Tuesday 27 October 2009

Branded

Branding cattle is a cruel yet oddly pleasurable business. You take a piece of steel that has been bent into a distinctive shape, often so that it spells out a word. Then you heat it over a fire until it is glowing red. Now, get somebody to hold the cow still. Now press the burning metal against the living flesh and watch the scar form.

These from recent newspapers:

Hugh Grant has been branded a love-rat by his secret Polish girlfriend
Judge Geoffrey Rivlin QC branded the PC, 24, a "show-off"
Griffin branded 'bigot' by rabbi's son

Nobody has ever used the word branded in spoken English as a synonym for called. I must therefore happily assume all of these cases to be of literal branding, and shall probably have to take the precaution of disposing of my secret Polish girlfriend.

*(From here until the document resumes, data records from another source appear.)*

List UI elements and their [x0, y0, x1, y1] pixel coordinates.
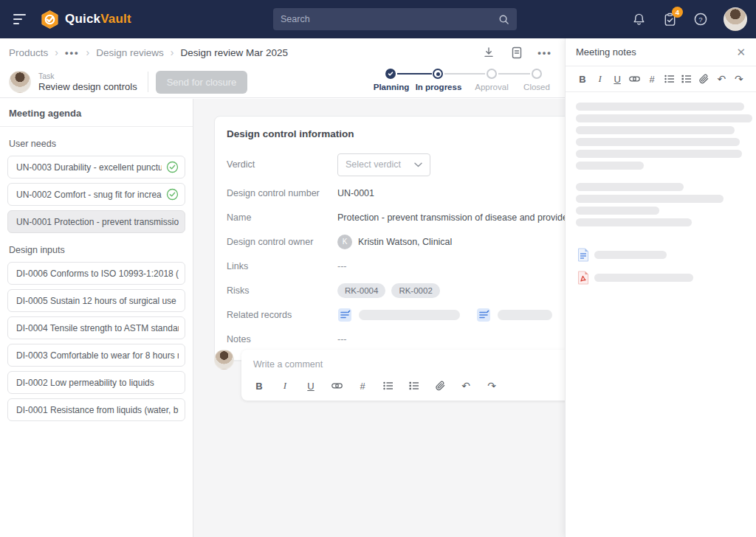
risk-chip[interactable]: RK-0004 [337, 283, 385, 298]
agenda-item-di-0004[interactable]: DI-0004 Tensile strength to ASTM standar… [7, 316, 185, 339]
underline-icon[interactable]: U [611, 73, 623, 85]
step-closed-label[interactable]: Closed [518, 83, 556, 91]
note-text-placeholder [576, 218, 692, 226]
field-value: K Kristin Watson, Clinical [337, 235, 572, 249]
attachment-paperclip-icon[interactable] [698, 73, 710, 85]
note-text-placeholder [576, 126, 735, 134]
field-notes: Notes --- [227, 327, 572, 351]
redo-icon[interactable]: ↷ [486, 380, 498, 392]
bullet-list-icon[interactable] [664, 73, 676, 85]
check-circle-icon [166, 161, 179, 173]
help-icon[interactable]: ? [693, 11, 709, 27]
design-control-info-card: Design control information Verdict Selec… [214, 116, 585, 361]
step-connector [444, 73, 485, 75]
field-label: Notes [227, 334, 337, 344]
brand-name: QuickVault [65, 12, 131, 27]
global-search [273, 8, 517, 30]
step-approval-label[interactable]: Approval [470, 83, 514, 91]
page-actions: ••• [481, 38, 552, 66]
step-connector [397, 73, 432, 75]
agenda-item-di-0005[interactable]: DI-0005 Sustain 12 hours of surgical use [7, 289, 185, 312]
field-links: Links --- [227, 254, 572, 278]
search-icon[interactable] [498, 14, 509, 25]
numbered-list-icon[interactable] [408, 380, 420, 392]
redo-icon[interactable]: ↷ [733, 73, 745, 85]
divider [148, 72, 148, 92]
field-label: Name [227, 212, 337, 223]
agenda-item-text: DI-0001 Resistance from liquids (water, … [16, 405, 179, 415]
owner-avatar: K [337, 235, 352, 249]
undo-icon[interactable]: ↶ [715, 73, 727, 85]
more-options-icon[interactable]: ••• [537, 45, 552, 60]
notes-panel-title: Meeting notes [576, 46, 636, 58]
task-assignee-avatar[interactable] [9, 71, 31, 93]
undo-icon[interactable]: ↶ [460, 380, 472, 392]
agenda-item-di-0003[interactable]: DI-0003 Comfortable to wear for 8 hours … [7, 344, 185, 367]
task-title: Review design controls [38, 81, 137, 92]
numbered-list-icon[interactable] [681, 73, 693, 85]
chevron-right-icon: › [55, 46, 58, 58]
underline-icon[interactable]: U [305, 380, 317, 392]
step-planning-dot[interactable] [385, 69, 396, 79]
attachment-paperclip-icon[interactable] [434, 380, 446, 392]
hash-icon[interactable]: # [646, 73, 658, 85]
breadcrumb-products[interactable]: Products [9, 47, 48, 58]
document-notes-icon[interactable] [509, 45, 524, 60]
step-approval-dot[interactable] [487, 69, 497, 79]
sidebar-title: Meeting agenda [0, 99, 193, 127]
step-planning-label[interactable]: Planning [370, 83, 413, 91]
bold-icon[interactable]: B [253, 380, 265, 392]
verdict-select[interactable]: Select verdict [337, 153, 430, 176]
note-attachment-doc[interactable] [577, 248, 746, 262]
related-record[interactable] [476, 308, 552, 322]
breadcrumb-collapsed[interactable]: ••• [65, 47, 80, 58]
agenda-item-un-0001[interactable]: UN-0001 Protection - prevent transmissio… [7, 210, 185, 233]
comment-placeholder[interactable]: Write a comment [253, 359, 573, 370]
attachment-name-placeholder [594, 274, 693, 282]
chevron-down-icon [414, 162, 422, 167]
agenda-item-text: UN-0002 Comfort - snug fit for increased… [16, 190, 162, 200]
note-text-placeholder [576, 183, 684, 191]
hash-icon[interactable]: # [357, 380, 368, 392]
breadcrumb-design-reviews[interactable]: Design reviews [96, 47, 164, 58]
step-closed-dot[interactable] [532, 69, 542, 79]
download-icon[interactable] [481, 45, 496, 60]
agenda-item-un-0002[interactable]: UN-0002 Comfort - snug fit for increased… [7, 183, 185, 206]
navbar-actions: 4 ? [630, 0, 747, 38]
italic-icon[interactable]: I [594, 73, 606, 85]
tasks-clipboard-icon[interactable]: 4 [662, 11, 678, 27]
italic-icon[interactable]: I [279, 380, 291, 392]
note-text-placeholder [576, 150, 742, 158]
user-avatar[interactable] [724, 7, 747, 31]
field-value: Protection - prevent transmission of dis… [337, 212, 572, 223]
bullet-list-icon[interactable] [382, 380, 394, 392]
link-icon[interactable] [629, 73, 641, 85]
related-record[interactable] [337, 308, 460, 322]
notifications-bell-icon[interactable] [630, 11, 647, 27]
agenda-item-text: DI-0005 Sustain 12 hours of surgical use [16, 296, 179, 306]
brand-logo[interactable]: QuickVault [40, 10, 131, 30]
risk-chip[interactable]: RK-0002 [391, 283, 439, 298]
bold-icon[interactable]: B [577, 73, 588, 85]
menu-icon[interactable] [13, 14, 28, 24]
link-icon[interactable] [331, 380, 343, 392]
step-connector [498, 73, 530, 75]
close-icon[interactable]: ✕ [736, 46, 746, 59]
send-for-closure-button[interactable]: Send for closure [156, 71, 248, 94]
note-attachment-pdf[interactable] [577, 271, 746, 285]
agenda-item-di-0001[interactable]: DI-0001 Resistance from liquids (water, … [7, 398, 185, 421]
agenda-item-di-0006[interactable]: DI-0006 Conforms to ISO 10993-1:2018 (Bi… [7, 262, 185, 285]
field-label: Verdict [227, 159, 337, 170]
brand-hexagon-icon [40, 10, 60, 30]
notes-content[interactable] [566, 92, 756, 285]
agenda-item-un-0003[interactable]: UN-0003 Durability - excellent puncture.… [7, 156, 185, 179]
owner-name: Kristin Watson, Clinical [358, 237, 452, 247]
step-in-progress-dot[interactable] [433, 69, 443, 79]
agenda-item-di-0002[interactable]: DI-0002 Low permeability to liquids [7, 371, 185, 394]
svg-text:?: ? [698, 15, 702, 24]
task-meta: Task Review design controls [38, 72, 137, 92]
step-in-progress-label[interactable]: In progress [410, 83, 467, 91]
comment-editor[interactable]: Write a comment B I U # [241, 350, 585, 401]
breadcrumb-current: Design review Mar 2025 [181, 47, 289, 58]
search-input[interactable] [273, 14, 498, 24]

(As an incidental aside, there was once a rancher in Texas named Maverick who refused to brand his cattle. He did this not through some soppy sympathy for his bovine brethren, but because he was therefore able to claim all unbranded cattle as his own. So notorious did his practice become that Texan politicians who didn't belong to any political party were called Maverick. Hence the modern meaning of the word and the character so touchingly portrayed by Tom Cruise in Top Gun)

Hugh Grant is recovering in hospital

1 comment:

  1. The headline I'm waiting for is Brand branded.